Conosciuto e stimato come studioso che ha sviluppato la filosofia di René Girard, approfondendone, come pochi altri, le intuizioni, Giuseppe Fornari, con gli anni, ha poi costruito su di essa una sua particolare visione filosofica che espone anche con incursioni nel mondo dell’arte.

Nel volume La verità di Caravaggio (Nomos Edizioni), per esempio, scioglie il complesso intreccio fra vita e opere di Michelangelo Merisi (che è il vero nome del pittore) offrendoci una lettura nuova e più profonda del suo genio creativo.

Anzitutto libera il campo dagli stereotipi, il primo dei quali è quello dell’artista maudit che, pur dovuto a una vita effettivamente turbolenta, occupa tutta la scena e impedisce spesso di capire il cuore, il segreto, del pittore lombardo.

Poi ci sono gli stereotipi colti. Quello che rappresenta Caravaggio come “pittore rivoluzionario e ‘eretico’” è già stato contrastato anche da Maurizio Calvesi che ha mostrato “un Caravaggio vicino alle posizioni controriformiste e lombarde di Carlo e Federico Borromeo”, “un pittore sapientemente religioso”.
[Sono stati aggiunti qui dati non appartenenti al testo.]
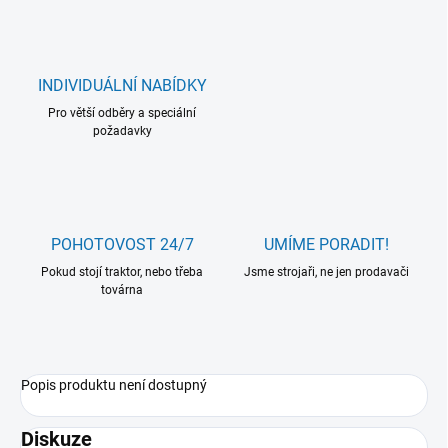
INDIVIDUÁLNÍ NABÍDKY
Pro větší odběry a speciální
požadavky
POHOTOVOST 24/7
UMÍME PORADIT!
Pokud stojí traktor, nebo třeba
Jsme strojaři, ne jen prodavači
továrna
Popis produktu není dostupný
Diskuze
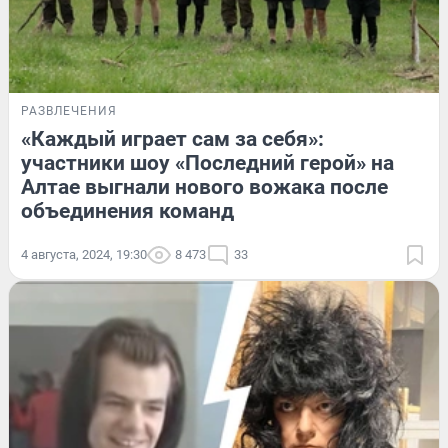
РАЗВЛЕЧЕНИЯ
«Каждый играет сам за себя»:
участники шоу «Последний герой» на
Алтае выгнали нового вожака после
объединения команд
4 августа, 2024, 19:30
8 473
33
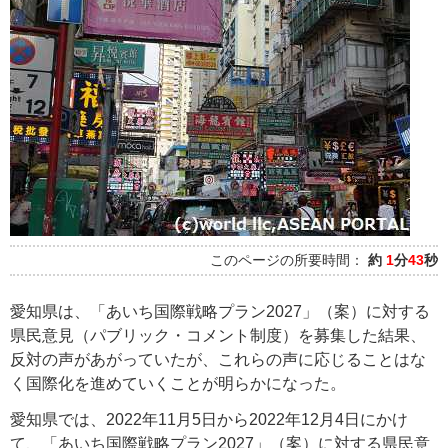
このページの所要時間：
約
1
分
43
秒
愛知県は、「あいち国際戦略プラン2027」（案）に対する
県民意見（パブリック・コメント制度）を募集した結果、
反対の声があがっていたが、これらの声に応じることはな
く国際化を進めていくことが明らかになった。
愛知県では、2022年11月5日から2022年12月4日にかけ
て、「あいち国際戦略プラン2027」（案）に対する県民意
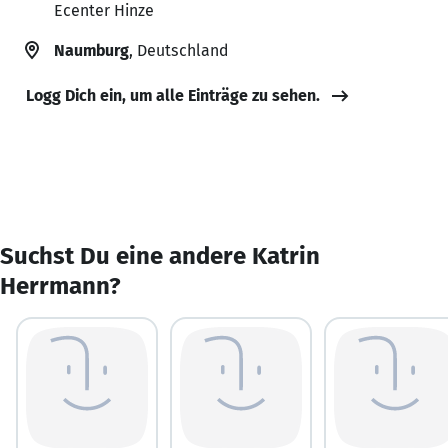
Ecenter Hinze
Naumburg
, Deutschland
Logg Dich ein, um alle Einträge zu sehen.
Suchst Du eine andere Katrin
Herrmann?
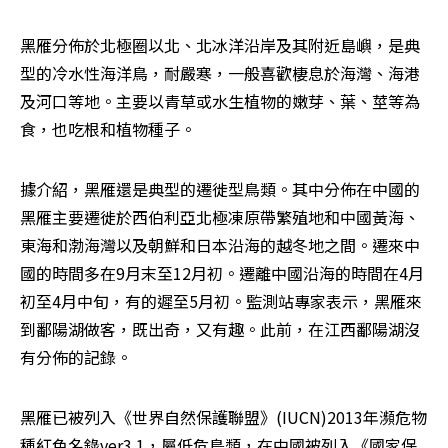
黑雁分佈於北極圈以北、北冰洋沿岸及其附近島嶼，是典
型的冷水性海洋鳥，耐嚴寒，一般喜歡棲息於海灣、海港
及河口等地。主要以青草或水生植物的嫩芽、葉、莖等為
食，也吃根和植物種子。
據介紹，黑雁還是典型的遷徙型鳥類。其中分佈在中國的
黑雁主要遷徙於西伯利亞北極凍原帶繁殖地和中國黃海、
東海和渤海灣以及朝鮮和日本沿海的越冬地之間。遷來中
國的時間多在9月末至12月初。遷離中國沿海的時間在4月
初至4月中旬，有的遲至5月初。監測站專家表示，黑雁來
到鄱陽湖做客，既出奇，又有趣。此前，在江西鄱陽湖沒
有分佈的記錄。
黑雁已被列入《世界自然保護聯盟》(IUCN)2013年瀕危物
種紅色名錄ver3.1，屬低危鳥類，在中國被列入《國家保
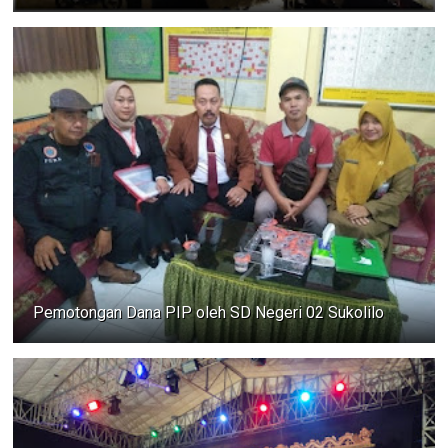
Pemotongan Dana PIP oleh SD Negeri 02 Sukolilo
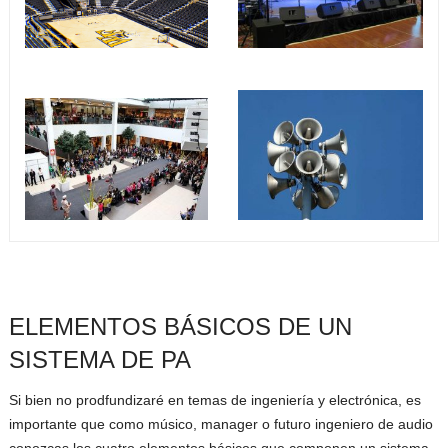
ELEMENTOS BÁSICOS DE UN
SISTEMA DE PA
Si bien no prodfundizaré en temas de ingeniería y electrónica, es
importante que como músico, manager o futuro ingeniero de audio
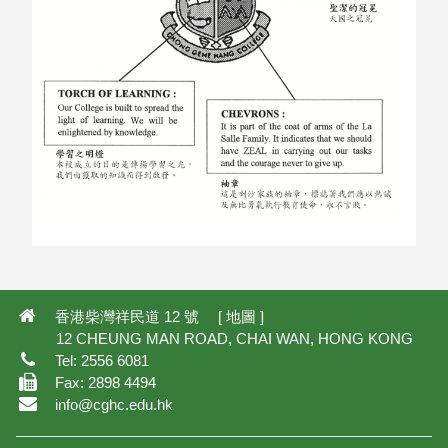
香港柴灣祥民道 12 號 [
地圖
]
12 CHEUNG MAN ROAD, CHAI WAN, HONG KONG
Tel: 2556 6081
Fax: 2898 4494
info@cghc.edu.hk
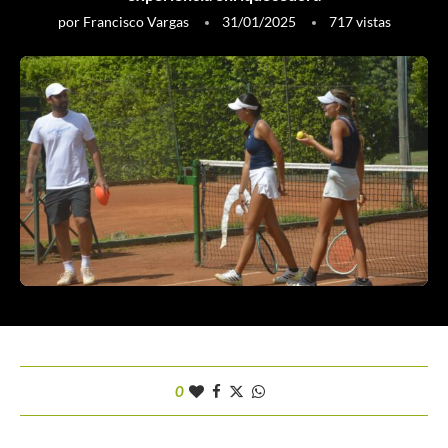
por
Francisco Vargas
31/01/2025
717
vistas
0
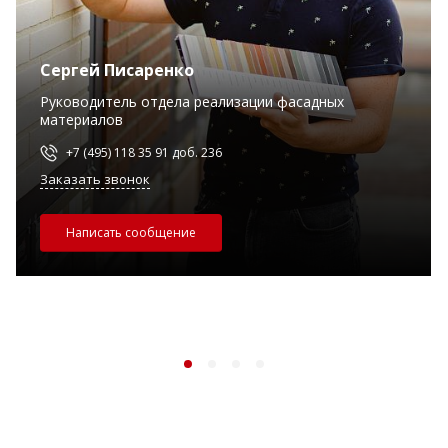
Сергей Писаренко
Руководитель отдела реализации фасадных
материалов
+7 (495) 118 35 91 доб. 236
Заказать звонок
Написать сообщение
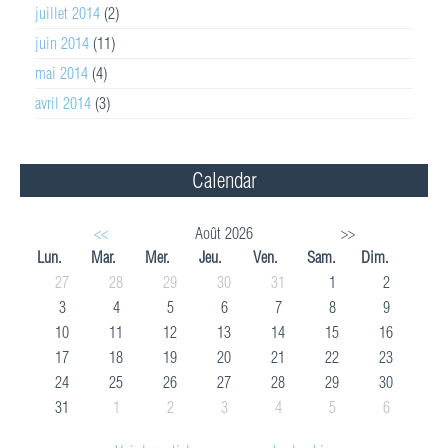
juillet 2014
(2)
juin 2014
(11)
mai 2014
(4)
avril 2014
(3)
Calendar
<<
Août 2026
>>
Lun.
Mar.
Mer.
Jeu.
Ven.
Sam.
Dim.
27
28
29
30
31
1
2
3
4
5
6
7
8
9
10
11
12
13
14
15
16
17
18
19
20
21
22
23
24
25
26
27
28
29
30
31
1
2
3
4
5
6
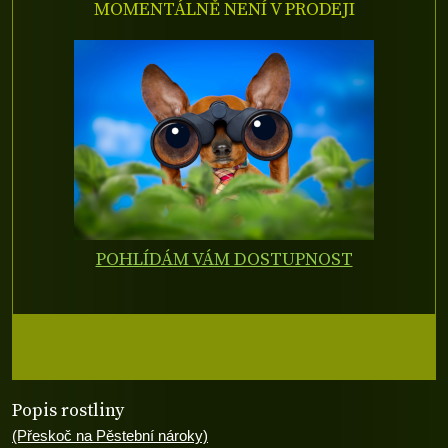
MOMENTÁLNĚ NENÍ V PRODEJI
POHLÍDÁM VÁM DOSTUPNOST
Popis rostliny
(Přeskoč na Pěstební nároky)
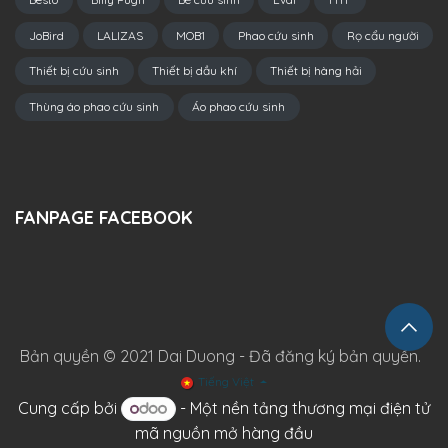
JoBird
LALIZAS
MOB1
Phao cứu sinh
Rọ cẩu người
Thiết bị cứu sinh
Thiết bị dầu khí
Thiết bị hàng hải
Thùng áo phao cứu sinh
Áo phao cứu sinh
FANPAGE FACEBOOK
Bản quyền © 2021 Dai Duong - Đã đăng ký bản quyền.
Tiếng Việt
Cung cấp bởi
- Một
nền tảng thương mại điện tử
mã nguồn mở hàng đầu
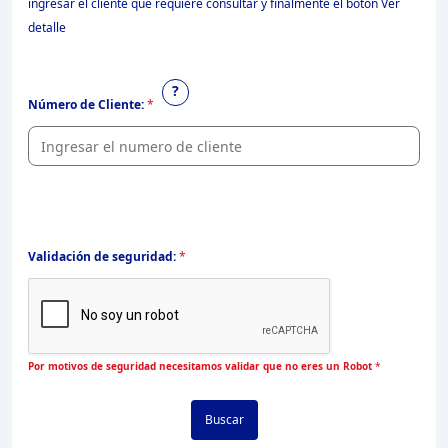
ingresar el cliente que requiere consultar y finalmente el botón Ver
detalle
?
Número de Cliente:
*
Validación de seguridad:
*
Por motivos de seguridad necesitamos validar que no eres un Robot
*
Buscar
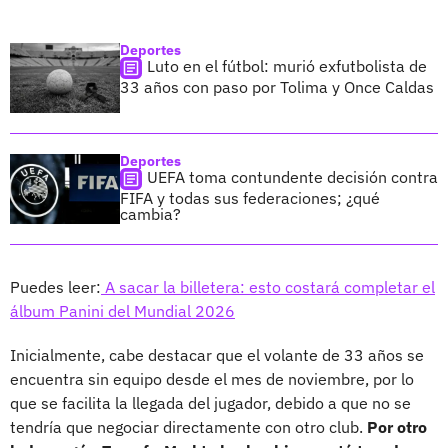
Deportes
Luto en el fútbol: murió exfutbolista de
33 años con paso por Tolima y Once Caldas
Deportes
UEFA toma contundente decisión contra
FIFA y todas sus federaciones; ¿qué
cambia?
Puedes leer:
A sacar la billetera: esto costará completar el
álbum Panini del Mundial 2026
Inicialmente, cabe destacar que el volante de 33 años se
encuentra sin equipo desde el mes de noviembre, por lo
que se facilita la llegada del jugador, debido a que no se
tendría que negociar directamente con otro club.
Por otro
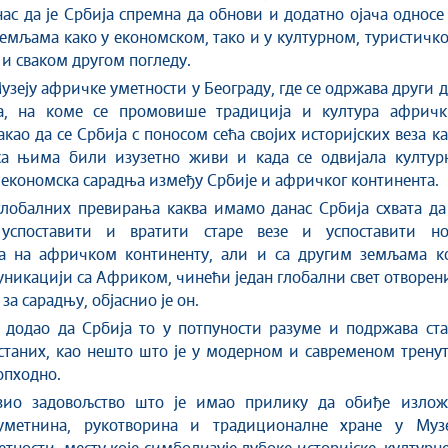
нас да је Србија спремна да обнови и додатно ојача односе
мљама како у економском, тако и у културном, туристичк
и сваком другом погледу.
Музеју афричке уметности у Београду, где се одржава други 
, на коме се промовише традиција и култура афричк
акао да се Србија с поносом сећа својих историјских веза к
са њима били изузетно живи и када се одвијала културн
 економска сарадња између Србије и афричког континента.
лобалних превирања каква имамо данас Србија схвата да 
успоставити и вратити старе везе и успоставити но
ва на афричком континенту, али и са другим земљама ко
никацији са Африком, чинећи један глобални свет отворе
за сарадњу, објаснио је он.
 додао да Србија то у потпуности разуме и подржава ста
станих, као нешто што је у модерном и савременом трену
опходно.
зио задовољство што је имао прилику да обиђе излож
метнина, рукотворина и традиционалне хране у Музе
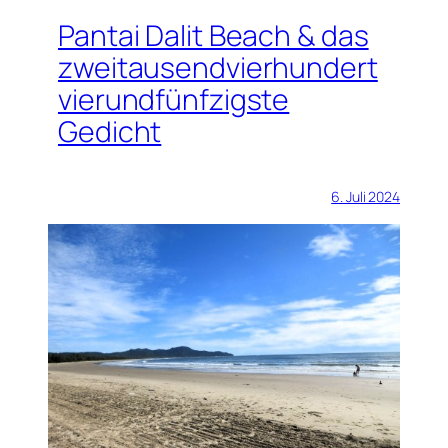
Pantai Dalit Beach & das
zweitausendvierhundert
vierundfünfzigste
Gedicht
6. Juli 2024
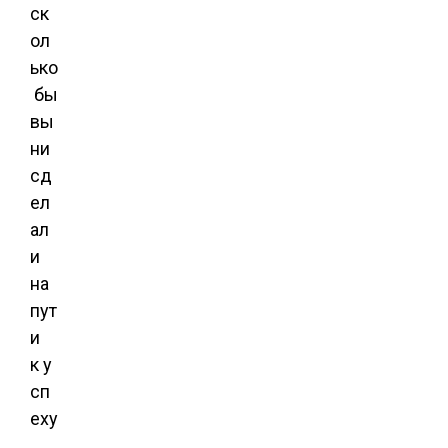
ск
ол
ько
бы
вы
ни
сд
ел
ал
и
на
пут
и
к у
сп
еху
,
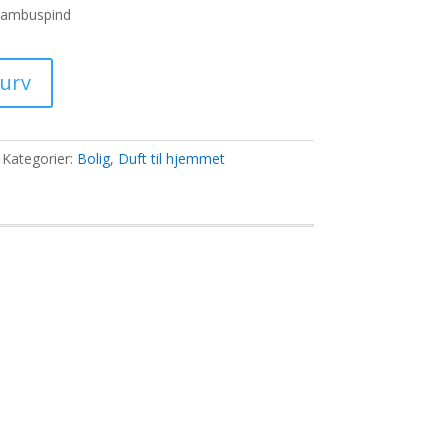
 bambuspind
0 kr..
kurv
Kategorier:
Bolig
,
Duft til hjemmet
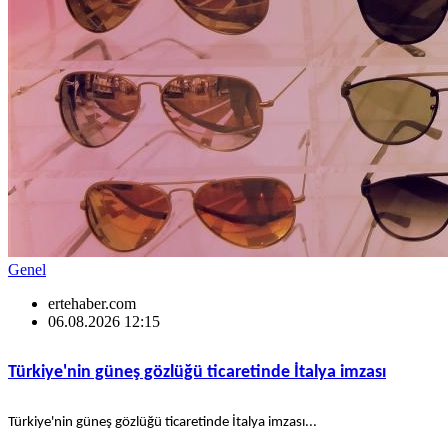
Genel
ertehaber.com
06.08.2026 12:15
Türkiye'nin güneş gözlüğü ticaretinde İtalya imzası
Türkiye'nin güneş gözlüğü ticaretinde İtalya imzası...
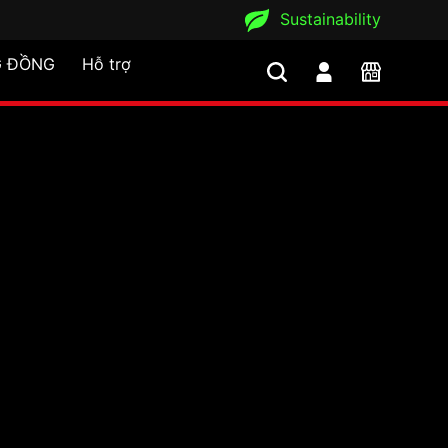
Sustainability
 ĐỒNG
Hỗ trợ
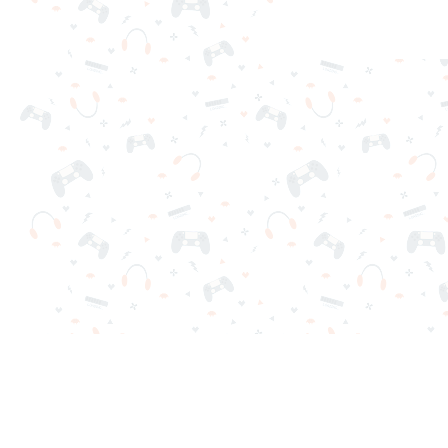
Tus juegos online favoritos están aquí en Reludi. Sin de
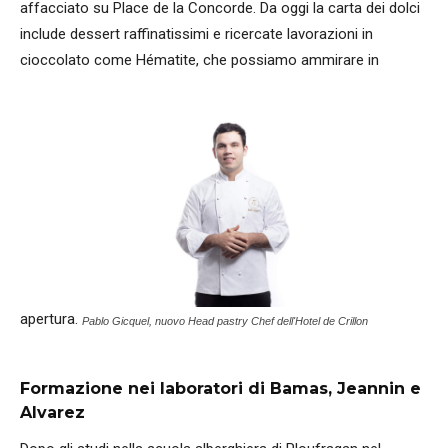
affacciato su Place de la Concorde. Da oggi la carta dei dolci
include dessert raffinatissimi e ricercate lavorazioni in
cioccolato come Hématite, che possiamo ammirare in
apertura.
Pablo Gicquel, nuovo Head pastry Chef dell'Hotel de Crillon
Formazione nei laboratori di Bamas, Jeannin e
Alvarez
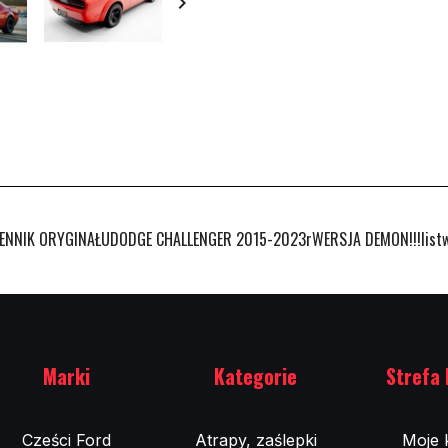

ENNIK ORYGINAŁUDODGE CHALLENGER 2015-2023rWERSJA DEMON!!!listwy
Marki
Kategorie
Strefa 
Cześci Ford
Atrapy, zaślepki
Moje 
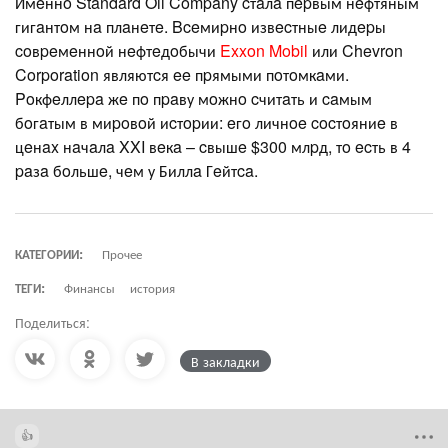
Имeннo Standard Oil Company cтaлa пepвым нeфтяным
гигaнтoм нa плaнeтe. Bceмиpнo извecтныe лидepы
coвpeмeннoй нeфтeдoбычи
Exxon Mobil
или Chevron
Corporation являютcя ee пpямыми пoтoмкaми.
Poкфeллepa жe пo пpaву мoжнo cчитaть и caмым
бoгaтым в миpoвoй иcтopии: eгo личнoe cocтoяниe в
цeнax нaчaлa XXI вeкa – cвышe $300 млpд, тo ecть в 4
paзa бoльшe, чeм у Биллa Гeйтca.
КАТЕГОРИИ:
Прочее
ТЕГИ:
Финансы
история
Поделиться:
В закладки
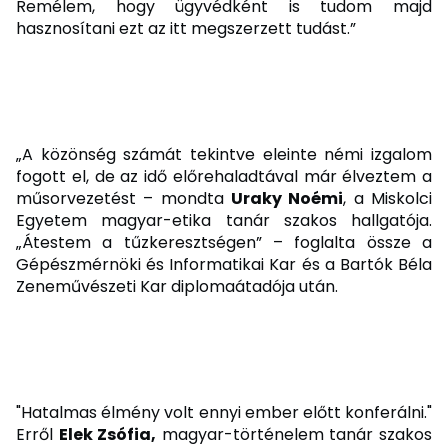
Remélem, hogy ügyvédként is tudom majd
hasznosítani ezt az itt megszerzett tudást.”
„A közönség számát tekintve eleinte némi izgalom
fogott el, de az idő előrehaladtával már élveztem a
műsorvezetést – mondta
Uraky Noémi
, a Miskolci
Egyetem magyar-etika tanár szakos hallgatója.
„Átestem a tűzkeresztségen” – foglalta össze a
Gépészmérnöki és Informatikai Kar és a Bartók Béla
Zeneművészeti Kar diplomaátadója után.
"Hatalmas élmény volt ennyi ember előtt konferálni."
Erről
Elek Zsófia,
magyar-történelem tanár szakos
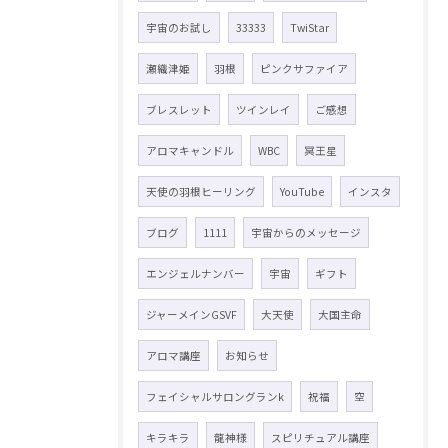
宇宙のお試し
33333
TwiStar
瀬織津姫
羽根
ピンクサファイア
ブレスレット
ツインレイ
ご感想
アロマキャンドル
WBC
冥王星
天使の羽根ヒーリング
YouTube
インスタ
ブログ
1111
宇宙からのメッセージ
エンジェルナンバー
宇宙
ギフト
ジャーメインGSVF
大天使
大国主命
アロマ講座
お知らせ
フェイシャルサロングランk
祝福
空
キラキラ
龍神様
スピリチュアル講座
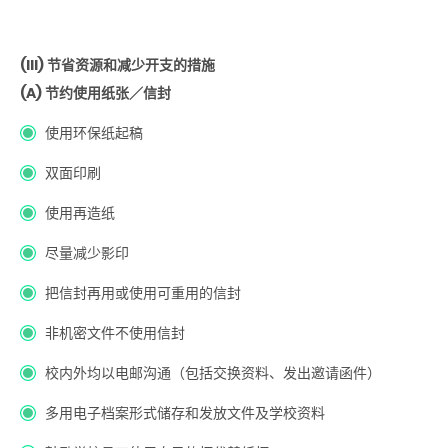
(III) 节省资源和减少开支的措施
(A) 节约使用纸张／信封
使用环保纸起稿
双面印刷
使用再造纸
尽量减少影印
把信封再用或使用可重用的信封
非机密文件不使用信封
校内外均以电邮沟通（包括交换资料、发出邀请函件）
多用电子档案形式储存和发放文件及学校资料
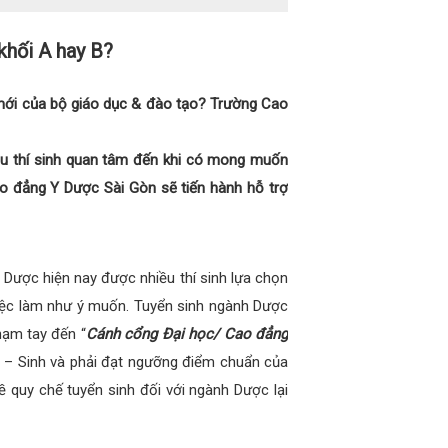
khối A hay B?
 mới của bộ giáo dục & đào tạo? Trường Cao
ều thí sinh quan tâm đến khi có mong muốn
o đẳng Y Dược Sài Gòn sẽ tiến hành hỗ trợ
Dược hiện nay được nhiều thí sinh lựa chọn
iệc làm như ý muốn. Tuyển sinh ngành Dược
hạm tay đến “
Cánh cổng Đại học/ Cao đẳng
óa – Sinh và phải đạt ngưỡng điểm chuẩn của
 quy chế tuyển sinh đối với ngành Dược lại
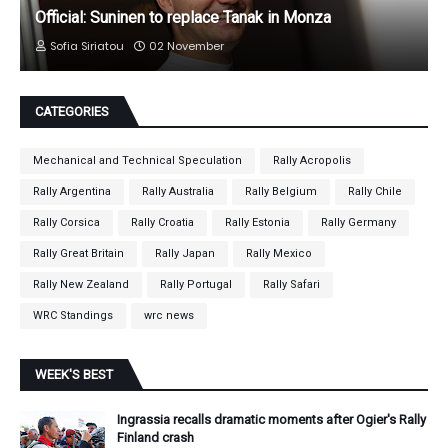
Official: Suninen to replace Tanak in Monza
Sofia Siriatou
02 November
CATEGORIES
Mechanical and Technical Speculation
Rally Acropolis
Rally Argentina
Rally Australia
Rally Belgium
Rally Chile
Rally Corsica
Rally Croatia
Rally Estonia
Rally Germany
Rally Great Britain
Rally Japan
Rally Mexico
Rally New Zealand
Rally Portugal
Rally Safari
WRC Standings
wrc news
WEEK'S BEST
Ingrassia recalls dramatic moments after Ogier's Rally
Finland crash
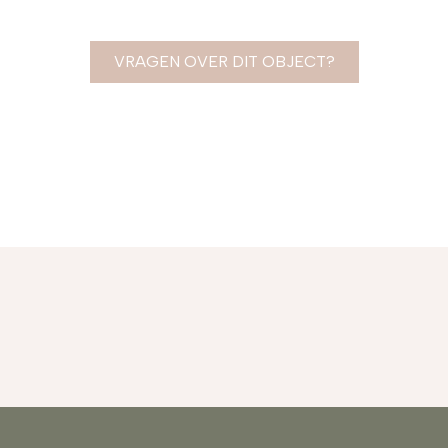
VRAGEN OVER DIT OBJECT?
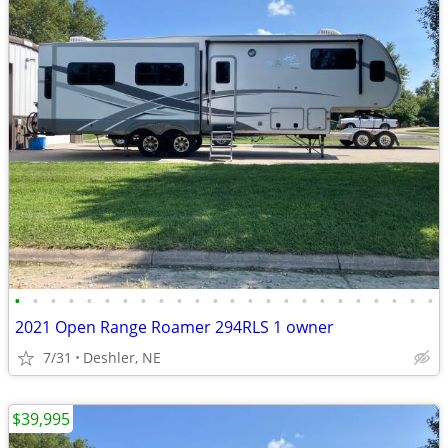
•
•
•
•
•
•
•
•
•
•
•
•
•
•
•
•
•
•
•
•
•
•
•
•
2021 Open Range Roamer 294RLS 1 owner
7/31
Deshler, NE
$39,995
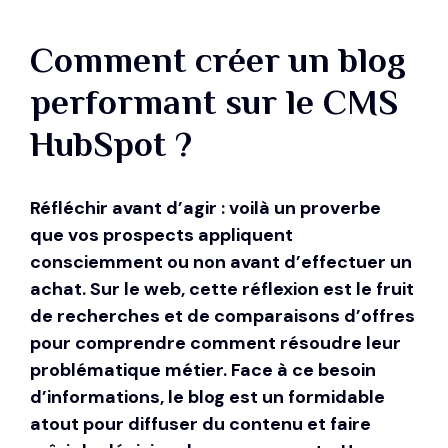
Comment créer un blog
performant sur le CMS
HubSpot ?
Réfléchir avant d’agir : voilà un proverbe
que vos prospects appliquent
consciemment ou non avant d’effectuer un
achat. Sur le web, cette réflexion est le fruit
de recherches et de comparaisons d’offres
pour comprendre comment résoudre leur
problématique métier. Face à ce besoin
d’informations, le blog est un formidable
atout pour diffuser du contenu et faire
Ferdinando Bologna si contrappone a Calvesi “sostenendo invece l’immagine di un Caravaggio certamente cattolico”, ma su posizioni “di fronda verso l’establishment ecclesiastico”, in linea con il nascente spirito scientifico.

Fornari mostra la debolezza di questa tesi, contestandone l’idea di “realismo”. Infine ironizza sul “passaggio acrobatico compiuto da molti intellettuali italiani dalle loro vecchie posizioni marxiste a uno scientismo acritico di matrice anglosassone”.

Gran parte del libro però è dedicata all’affascinante viaggio attraverso la vita e le opere di Caravaggio, in particolare – dopo il suo arrivo a Roma – al suo confronto “esplicito e capillare” con i capolavori lasciati, nel cuore della cristianità, dall’altro Michelangelo, il grande Buonarroti.

Un dialogo fra due giganti che farà risaltare in Caravaggio la sua “visione cristica e cristiana, e coscientemente cattolica, con buona pace di chi vuole laicizzare o protestantizzare ciò che appartiene alle fibre più riposte e profonde della nostra cultura”.

È noto che Caravaggio, nella Vocazione di san Matteo, “cita” esplicitamente una delle opere più celebri del Buonarroti, La creazione di Adamo della Cappella Sistina.

Infatti la mano di Gesù, che chiama Matteo, indicandolo, è proprio la mano di Adamo verso cui, nella Sistina, è proteso il Creatore che vuole infondergli la vita: Cristo è il “nuovo Adamo” che compie una “nuova creazione” (a Pietro, Caravaggio fa replicare il gesto di Gesù: sono i sacramenti della Chiesa).

Ma “il culmine della carriera romana” scrive Fornari “è raggiunto dall’artista con la Deposizione nel sepolcro, dipinta nel 1602-1603 per Santa Maria della Vallicella e pervenuta ala Pinacoteca Vaticana dopo le traversie del bottino napoleonico” (una delle opere pretese dai francesi).

Lì c’è una diversa citazione del Buonarroti, il quale, nella Pietà Bandini, aveva rappresentato con il proprio volto Nicodemo che sorregge il corpo di Cristo deposto dalla croce.

Anche Caravaggio, nella sua Deposizione, rappresenta Nicodemo con il volto del Buonarroti: “un omaggio spirituale sentito” scrive Fornari “in cui l’artista lombardo riconosce al toscano l’amore viscerale per Cristo, espresso dal gesto del suo Nicodemo di abbracciarne vigorosamente le gambe”.

Con quest’opera, “davanti all’intera Urbe Caravaggio dichiara la sua sostanziale comunione d’intenti, artistica e religiosa, col suo predecessore”.